Stesse squadre nella ripresa, ma è l’Austria che parte più decisa. Fallo da limite dell’area azzurra, ammonito Di Lorenzo, pure Barrella per proteste. Brivido azzurro, punizione di Alaba, alta sopra i guantoni di Donnarumma e la traversa. Però l’Italia è nervosa, morde meno, ha accenni del gioco sulle fasce e delle verticalizzazioni che sembrano marchio di fabbrica, ma va sull’altalena. E dopo più di un’ora dall’altalena cade. Scatto dell’argonauta Arnautovic, bel colpo di testa e pallonetto di testa che supera Donnarumma. Minuto 65, Var e gol annullato per fuorigioco. L’Italia cade dall’altalena, ginocchia sbucciate, ma solo un grande spavento. Mancini s’incazza e cambia: fuori un nervoso Barella e un opaco Verratti, dentro Locatelli e Pessina. Cambia ancora poco, altro check in area azzurra per un presunto fallo di Pessina. L’Italia non c’è, è come se alla quarta replica avesse dimenticato le battute di uno spettacolo di successo. Eppure il copione è se le lo stesso.

MA NON ERA la compagnia il successo dell’Italia di Mancini? Già e allora si scaldino due attaccanti arrivati da Torino, il granata Belotti e lo juventino Chiesa. Nell’attesa (83) Berardi fa il fenomeno. Rovesciata, ma pallone sfiorato appena. Fuori Immobile e Berardi, cinque minuti alla fine.
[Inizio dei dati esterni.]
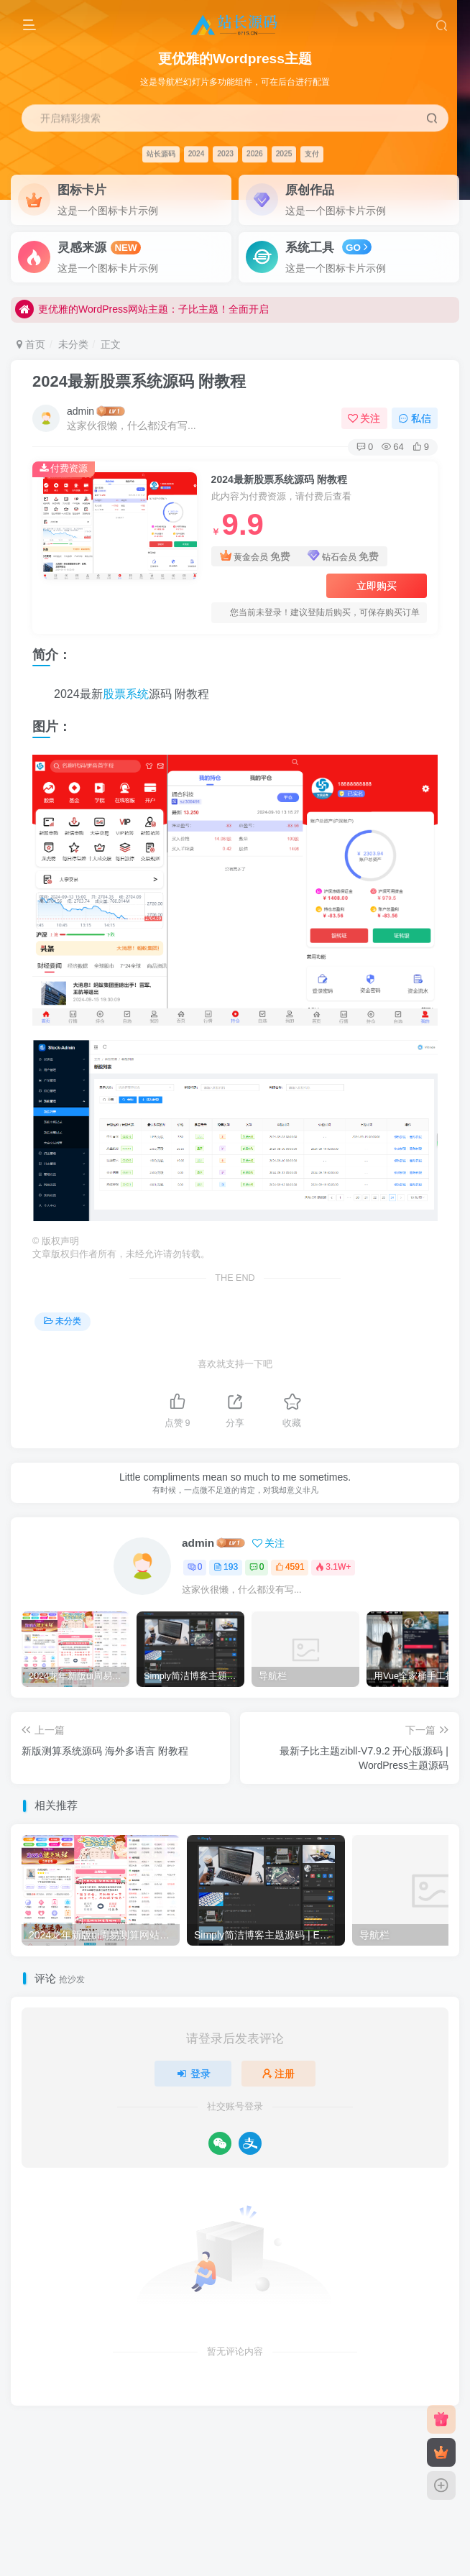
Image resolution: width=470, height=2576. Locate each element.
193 (225, 1567)
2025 (284, 153)
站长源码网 (210, 2456)
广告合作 (175, 2437)
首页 (31, 344)
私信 (414, 418)
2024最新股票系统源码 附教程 (139, 381)
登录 (193, 2073)
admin (80, 411)
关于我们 (227, 2437)
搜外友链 (336, 2456)
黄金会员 (255, 556)
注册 (278, 2073)
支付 (312, 153)
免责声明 (123, 2437)
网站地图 (280, 2437)
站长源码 (161, 153)
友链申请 (71, 2437)
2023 (225, 153)
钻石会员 (343, 556)
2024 (196, 153)
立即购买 (376, 586)
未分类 (73, 344)
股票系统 (126, 694)
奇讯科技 (260, 2456)
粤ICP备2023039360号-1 (365, 2437)
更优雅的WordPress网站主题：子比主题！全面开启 (142, 311)
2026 (254, 153)
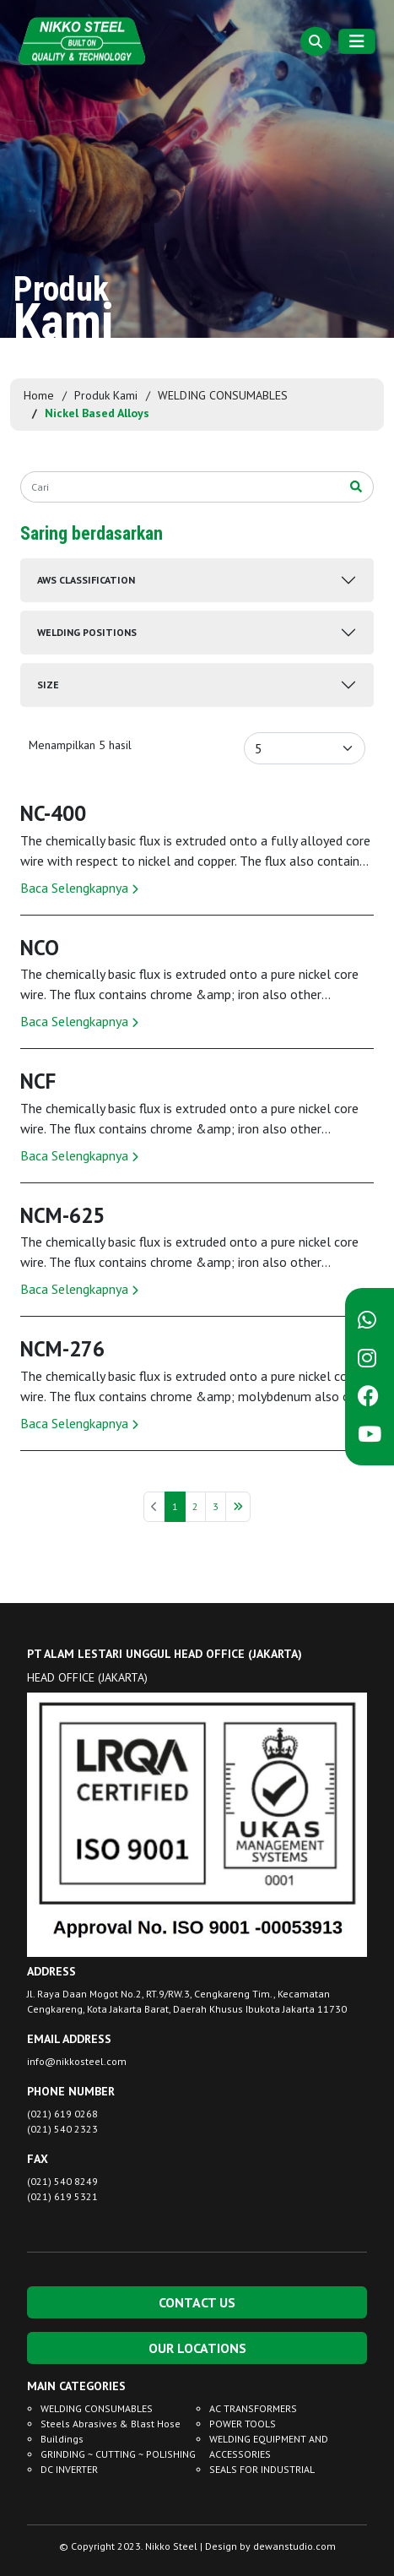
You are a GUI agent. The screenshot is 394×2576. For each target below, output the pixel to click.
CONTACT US (197, 2302)
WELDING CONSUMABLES (223, 395)
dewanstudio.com (294, 2546)
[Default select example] (304, 748)
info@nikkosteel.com (77, 2061)
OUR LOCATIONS (197, 2348)
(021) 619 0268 (62, 2113)
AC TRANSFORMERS (253, 2408)
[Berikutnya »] (238, 1507)
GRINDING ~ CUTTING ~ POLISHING (118, 2454)
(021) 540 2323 (62, 2128)
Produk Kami (106, 395)
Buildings (62, 2438)
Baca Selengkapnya (79, 887)
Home (39, 395)
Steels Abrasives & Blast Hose (110, 2423)
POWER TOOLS (242, 2423)
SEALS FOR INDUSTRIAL (262, 2469)
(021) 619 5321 (62, 2196)
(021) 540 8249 (62, 2181)
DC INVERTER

Altri cinque di recupero, ma è sempre 0-0, con più ansie azzurre che emozioni.
Poi ci pensa Federico Chiesa, figlio di Enrico, genovese di nascita e naso da alpino. Tocca a lui rompere l’equilibrio di questa guerra di trincea dopo cinque minuti del primo tempo supplementare. Dieci minuti, assist chiappe a terra di Belotti, gran gol di Pessina e 2-0. È la rete che sembra chiudere i giochi, ma c’è un calcio d’angolo e l’Austria che non molla e la testa di Kalajdzic fa 2-1. Finisce (finalmente) così, l’Italia non cresce, ma vince e va ai quarti. In panchina il più felice è Gianluca Vialli, capo delegazione. È la gioia più bella, ma questa è una questione privata.